# 40 gallon breeder tank ideas



## DreamWeaver8 (Sep 17, 2016)

So I recently came across a 40 gallon breeder tank for dirt cheap (top screen included!) and I absolutely had to buy it not even knowing what I was necessarily going to house in it, which is why I'm asking for ideas.  I would like to create a desert/arid/scrubland environment for preferably a scorpion or a colony of them or perhaps a scolopendra species of some type possibly a couple to try to breed, those are just more of my preferences I'm open to tarantulas, trues or other arachnids but I personally love my scorps and pedes.  I'd even be willing to try to house different smaller species as long as they are all from the same region naturally as I've had success doing that in the past but id like to keep it simple first and see what viable options I have for keeping a single individual or species.  All ideas are welcome and will be though of!  Thanks in advance for any and all ideas and/or inspirations!


----------



## DreamWeaver8 (Sep 22, 2016)

Any ideas what so ever?


----------



## Kymura (Sep 22, 2016)

I'm lost. Still have a 29 sitting empty in my room. 
So many choices. What about a combination of local things. Some scorps maybe with some death feigning beetles?
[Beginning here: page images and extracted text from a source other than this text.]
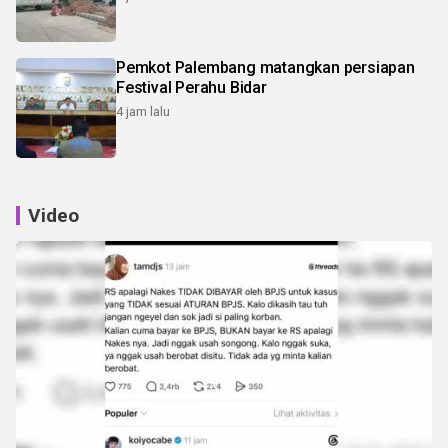
Pemkot Palembang matangkan persiapan
Festival Perahu Bidar
4 jam lalu
Video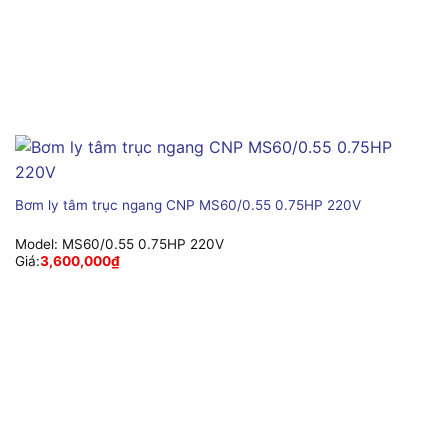
Bơm ly tâm trục ngang CNP MS60/0.55 0.75HP 220V
Model:
MS60/0.55 0.75HP 220V
Giá:
3,600,000
₫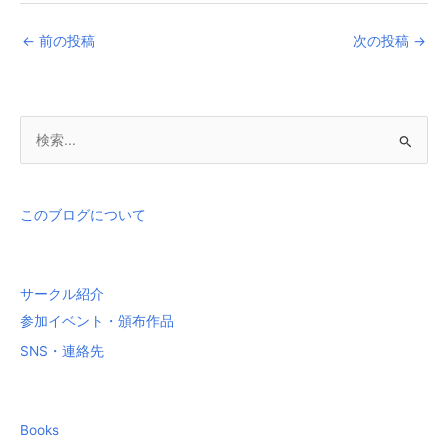
←
前の投稿
次の投稿
→
検
索
対
象
このブログについて
:
サークル紹介
参加イベント・頒布作品
SNS・連絡先
Books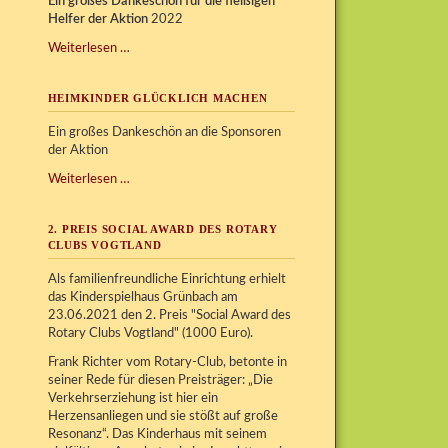
Ein großes Dankeschön für die fleißigen
Helfer der Aktion
2022
Kinder
Weiterlesen …
glücklich
machen
HEIMKINDER GLÜCKLICH MACHEN
Ein großes Dankeschön an die Sponsoren
der Aktion
Heimkinder
Weiterlesen …
glücklich
machen
2. PREIS SOCIAL AWARD DES ROTARY
CLUBS VOGTLAND
Als familienfreundliche Einrichtung erhielt
das Kinderspielhaus Grünbach am
23.06.2021 den 2. Preis "Social Award des
Rotary Clubs Vogtland" (1000 Euro).
Frank Richter vom Rotary-Club, betonte in
seiner Rede für diesen Preisträger: „Die
Verkehrserziehung ist hier ein
Herzensanliegen und sie stößt auf große
Resonanz“. Das Kinderhaus mit seinem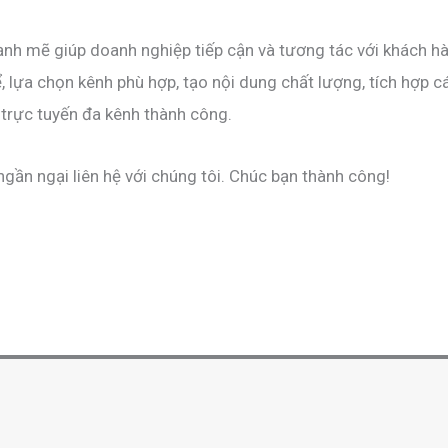
ạnh mẽ giúp doanh nghiệp tiếp cận và tương tác với khách h
, lựa chọn kênh phù hợp, tạo nội dung chất lượng, tích hợp c
 trực tuyến đa kênh thành công.
gần ngại liên hệ với chúng tôi. Chúc bạn thành công!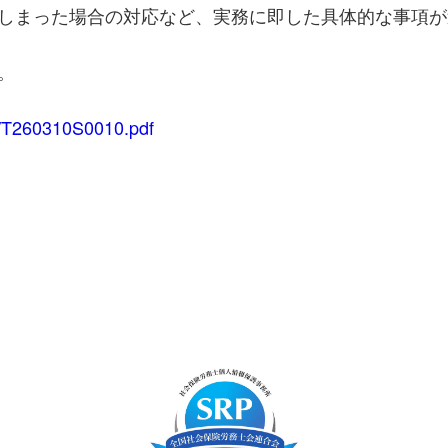
しまった場合の対応など、実務に即した具体的な事項が
。
hi/T260310S0010.pdf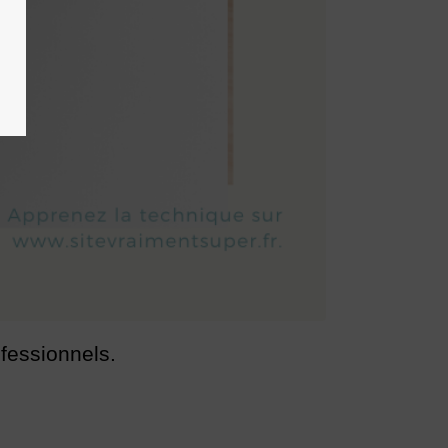
fessionnels.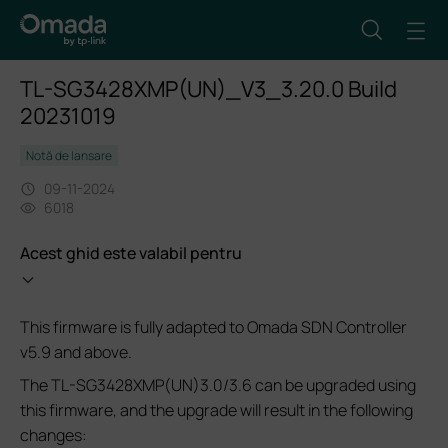
TL-SG3428XMP(UN)_V3_3.20.0 Build
20231019
Notă de lansare
09-11-2024
6018
Acest ghid este valabil pentru
This firmware is fully adapted to Omada SDN Controller
v5.9 and above.
The TL-SG3428XMP(UN)3.0/3.6 can be upgraded using
this firmware, and the upgrade will result in the following
changes: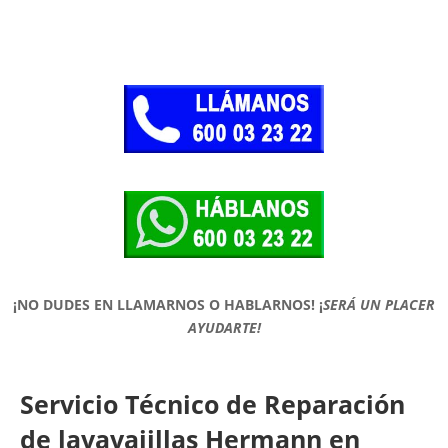
¡NO DUDES EN LLAMARNOS O HABLARNOS!
¡
SERÁ UN PLACER
AYUDARTE!
Servicio Técnico de Reparación
de lavavajillas Hermann en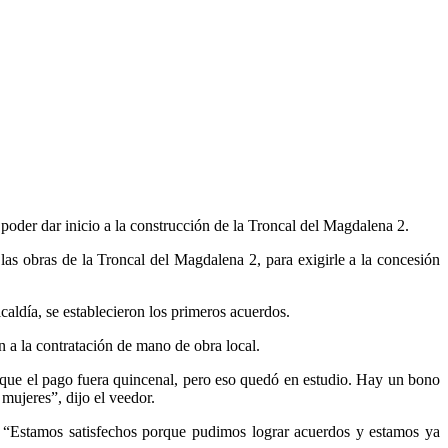
oder dar inicio a la construcción de la Troncal del Magdalena 2.
as obras de la Troncal del Magdalena 2, para exigirle a la concesión
caldía, se establecieron los primeros acuerdos.
 a la contratación de mano de obra local.
o que el pago fuera quincenal, pero eso quedó en estudio. Hay un bono
mujeres”, dijo el veedor.
o. “Estamos satisfechos porque pudimos lograr acuerdos y estamos ya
Edit for iPhone corrections :/

Reactions: Helpful 1


----------



## DreamWeaver8 (Sep 22, 2016)

Don't tell me that haha.  Unfortunately I'm located right around Chicago so catching scorpions or anything worth it to me is out of the question  I do have a 10 gallon with some C. sculpturatus and a couple V. confuses along with some feigning death beetles all living happily together already.  I suppose I could build a bigger habitat for them all and triple the numbers or something like that but it seems like too much room for small species and a little repetitive unless I were to add something bigger

Reactions: Like 1


----------



## Kymura (Sep 22, 2016)

Are you comfortable with some lizards or a nice snake?


----------



## DreamWeaver8 (Sep 23, 2016)

Thats not entirely out of the question but I don't own any reptiles at the moment as my interests almost purely involve anything with 6 or more legs haha.  With that being said I would obviously like to exhaust all my options for inverts before going into reptiles.


----------



## Kymura (Sep 23, 2016)

What about a communal? 
It's large enough to make a beautiful set up. Make something especially pretty with some cholo or cork, Hills and Moss here and there. Then maybe drop eight or so N incei in there? 
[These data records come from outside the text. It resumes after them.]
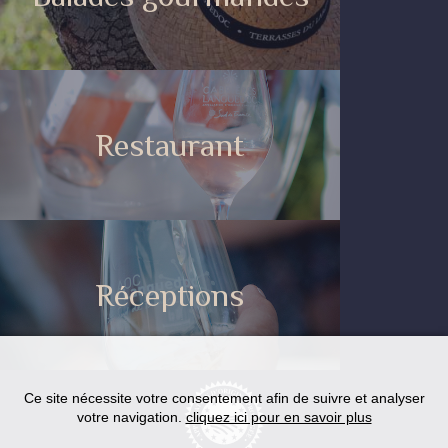
Restaurant
Réceptions
Ce site nécessite votre consentement afin de suivre et analyser
votre navigation.
cliquez ici pour en savoir plus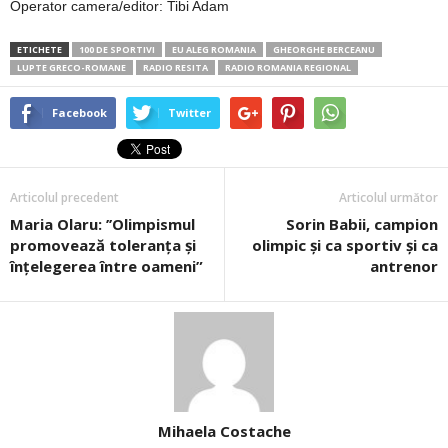
Operator camera/editor: Tibi Adam
ETICHETE
100 DE SPORTIVI
EU ALEG ROMANIA
GHEORGHE BERCEANU
LUPTE GRECO-ROMANE
RADIO RESITA
RADIO ROMANIA REGIONAL
Facebook
Twitter
Articolul precedent
Articolul următor
Maria Olaru: ’’Olimpismul
Sorin Babii, campion
promovează toleranţa şi
olimpic și ca sportiv și ca
înţelegerea între oameni”
antrenor
Mihaela Costache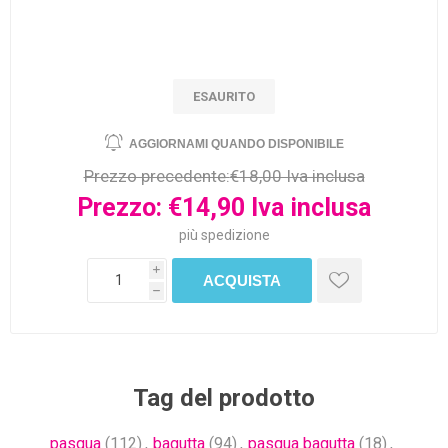
ESAURITO
Prezzo precedente:
€18,00 Iva inclusa
Prezzo:
€14,90 Iva inclusa
più
spedizione
i
h
Tag del prodotto
pasqua
(112)
,
bagutta
(94)
,
pasqua bagutta
(18)
,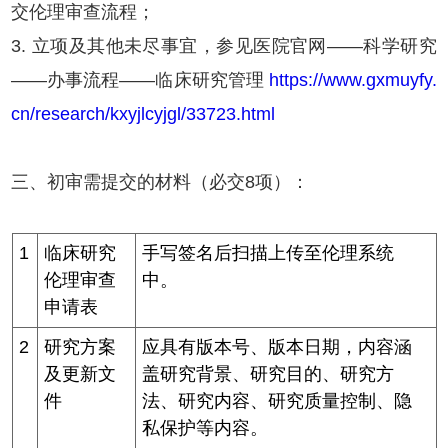
交伦理审查流程；
3. 立项及其他未尽事宜，参见医院官网——科学研究
——办事流程——临床研究管理
https://www.gxmuyfy.
cn/research/kxyjlcyjgl/33723.html
三、初审需提交的材料（必交8项）：
1
临床研究
手写签名后扫描上传至伦理系统
伦理审查
中。
申请表
2
研究方案
应具有版本号、版本日期，内容涵
及更新文
盖研究背景、研究目的、研究方
件
法、研究内容、研究质量控制、隐
私保护等内容。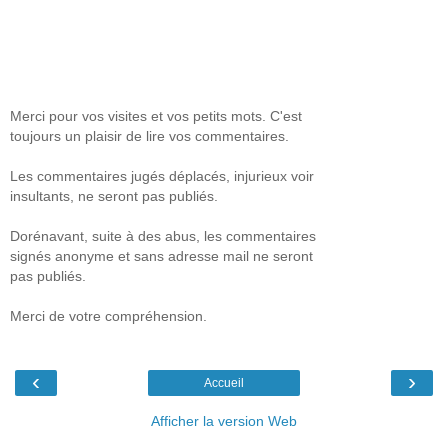
Merci pour vos visites et vos petits mots. C'est
toujours un plaisir de lire vos commentaires.
Les commentaires jugés déplacés, injurieux voir
insultants, ne seront pas publiés.
Dorénavant, suite à des abus, les commentaires
signés anonyme et sans adresse mail ne seront
pas publiés.
Merci de votre compréhension.
‹
›
Accueil
Afficher la version Web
I want a communal but chickened out. Got four babies and they are all in their own heavily webbed containers. Lol!


----------



## DreamWeaver8 (Sep 23, 2016)

Communals are fun to do in my opinion, I've only ever done it with scorpions though, never had the chance to try it with N. incei even when I had them.  Id be willing to try out a communal tarantula habitat if I could find some Heterothele villosella for a good price but I wont hold my breath.  I'm still thinking scorpions at this point.  I'll probably just expand my 10 gallon of C. sculpturatus, V. confuses and feigning death beetles because ALL of my female scorpions in that enclosure are gravid so that way I can go crazy with it I suppose


----------



## Kymura (Sep 23, 2016)

Ah! Nice. You could give them layers with cork flats. Make it impressive looking


----------



## DreamWeaver8 (Sep 25, 2016)

Yeah that's my plan for now, ill be starting on it in the next week or two so ill post pictures as I go along.


----------



## Kymura (Sep 25, 2016)

Awesome. Tag me please? Love watching them come together


----------



## WeightedAbyss75 (Sep 25, 2016)

DreamWeaver8 said:


> Yeah that's my plan for now, ill be starting on it in the next week or two so ill post pictures as I go along.
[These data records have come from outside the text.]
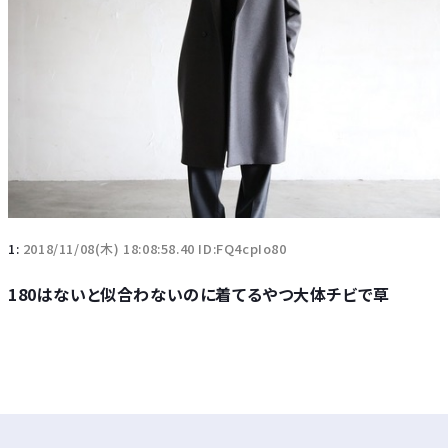
1:
2018/11/08(木) 18:08:58.40 ID:FQ4cpIo80
180はないと似合わないのに着てるやつ大体チビで草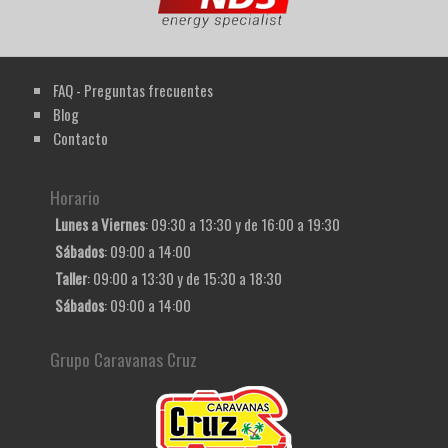
FAQ - Preguntas frecuentes
Blog
Contacto
Horario
Lunes a Viernes
: 09:30 a 13:30 y de 16:00 a 19:30
Sábados
: 09:00 a 14:00
Taller
: 09:00 a 13:30 y de 15:30 a 18:30
Sábados
: 09:00 a 14:00
Grupo Caravanas Cruz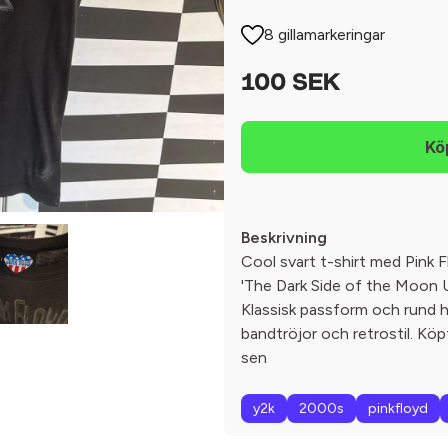
8 gillamarkeringar
100 SEK
Beskrivning
Cool svart t-shirt med Pink 
'The Dark Side of the Moon U
Klassisk passform och rund ha
bandtröjor och retrostil. Köp
sen
y2k
2000s
pinkfloyd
Instead of having a huge communal setup, why not divide it tomhave multiple? You could have 3 communal setup for multiple small sp. of scorpion and spider (Asian forests, small communal scorps, heterothele sp., etc.) It may prove to not be as repetitive,mbut you'd need to dicide the top if you decide to go with T's. Would be an awesome project, to have multiple communal setup right next to each other with varying species in each division


----------



## DreamWeaver8 (Sep 26, 2016)

Kymura said:


> Awesome. Tag me please? Love watching them come together


Ill make sure i do so you can keep track of the progress, just give me a week or so to gather the last couple supplies and to get it stared.


WeightedAbyss75 said:


> Instead of having a huge communal setup, why not divide it tomhave multiple? You could have 3 communal setup for multiple small sp. of scorpion and spider (Asian forests, small communal scorps, heterothele sp., etc.) It may prove to not be as repetitive,mbut you'd need to dicide the top if you decide to go with T's. Would be an awesome project, to have multiple communal setup right next to each other with varying species in each division


I dont really want to have to silicon dividers in this nice 40 gallon tank i just got.  Plus if i'm going for a couple desert species then decide to house a tropical/high humidity species in with the desert species id be really worried about a weird humidity gradient taking place and possibly harming my desert occupants .

Reactions: Agree 1


----------



## WeightedAbyss75 (Sep 26, 2016)

DreamWeaver8 said:


> Ill make sure i do so you can keep track of the progress, just give me a week or so to gather the last couple supplies and to get it stared.
> 
> I dont really want to have to silicon dividers in this nice 40 gallon tank i just got.  Plus if i'm going for a couple desert species then decide to house a tropical/high humidity species in with the desert species id be really worried about a weird humidity gradient taking place and possibly harming my desert occupants .


Never thought of that. Hope your huge communalworks out then, you could do an amazing setup in 40 gal


----------



## DreamWeaver8 (Sep 26, 2016)

Thanks like i said keep an eye open for a new thread for it in the next week or so

Reactions: Like 1


----------